Adopt New Trait Technologies

I had it all wrong.  I thought glyphosate-resistant weeds would be the end of the original Roundup Ready soybean trait (RR1), but it’s the performance of the Roundup Ready 2 Yield soybeans (RR2Y) that has made the RR1’s obsolete.  The number of RR1 beans that we’d even consider planting on our farm I can count on one hand and still have fingers left over.  If you are serious about wanting more yield from Roundup Ready soybeans, the RR2Y trait is a must.  Beans like Hefty Brand 23Y10 and 20Y11 have been game changers on our farm.  43Y12 has been a huge step forward in southern Missouri, and 09Y11 and 00Y12 have been outstanding further north.

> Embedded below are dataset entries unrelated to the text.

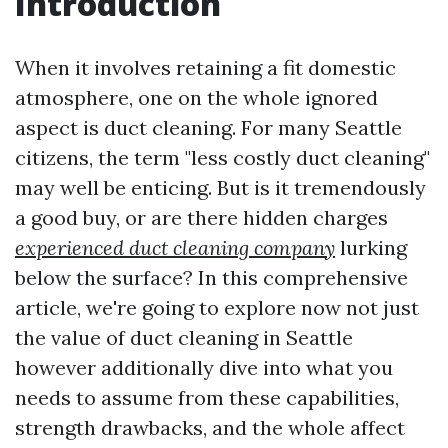
Introduction
When it involves retaining a fit domestic
atmosphere, one on the whole ignored
aspect is duct cleaning. For many Seattle
citizens, the term "less costly duct cleaning"
may well be enticing. But is it tremendously
a good buy, or are there hidden charges
experienced duct cleaning company
lurking
below the surface? In this comprehensive
article, we're going to explore now not just
the value of duct cleaning in Seattle
however additionally dive into what you
needs to assume from these capabilities,
strength drawbacks, and the whole affect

Soybeans with LibertyLink technology give you the option of using Ignite herbicide in-crop.  Right now, they are most popular in early northern varieties, in areas where farmers are looking for alternative herbicide technologies to break up a Roundup-Roundup-Roundup rotation, and in areas where glyphosate-resistant weeds have taken over (like in the Mid-South).  What many guys are missing is how the LibertyLink varieties have performed even in the tough ground.  We’re excited to have a 0.2 relative maturity bean (Hefty Brand 0212L) and a full lineup in the 0’s that handles high pH and wet soils very well.  Groups 1, 2, 4, and 5 all have excellent varieties with LibertyLink technology that you should consider for your farm.

Fertilize Well

You’ve likely heard this on Ag PhD TV several times throughout the year, but a 60 bushel soybean crop (just for the grain alone) takes 48 pounds of actual phosphate and 84 pounds of K2O potassium out of the soil.  When you consider a 200 bushel corn crop takes 76 pounds of P and 60 pounds of K2O out of the soil, as well, that would take about 250 pounds of MAP (11-52-0) and 250 pounds of potash (0-0-60) just to replace the nutrients lost every 2 years!  Are you putting that amount of fertilizer on your ground?  Not many farmers are.  I bring this up to emphasize this point:  FERTILIZE YOUR SOYBEANS if you want to have a successful crop.  Yes, it means investing more dollars per acre, but if you invest those dollars wisely, you could see a great return.

Use Proven Technologies

I’m not taking a shot at things that are new and “unproven.”  I’m really just saying to actually USE the things that we KNOW WILL WORK most of the time.  Nothing is 100%.  Even rainfall and sunlight can be bad things if we have too much of them.  There are farming techniques and crop protection practices that work with proper management.  On our farm, those things include seed treatments like Inovate, Acceleron, ROOTastic, and QuickRoots; foliar fungicide application at R3 (first pod); pre-emerge herbicides like Valor; and insecticide when bugs are at financial thresholds for 2012.

None of these things are earth-shattering discoveries, so why aren’t you using all of them when the opportunity to gain yield and profit exists?  Soybeans should be a profitable crop for you to raise in 2012, but I encourage you to invest your time and resources into producing more yield and even more net profit than you usually see out of your soybean crop.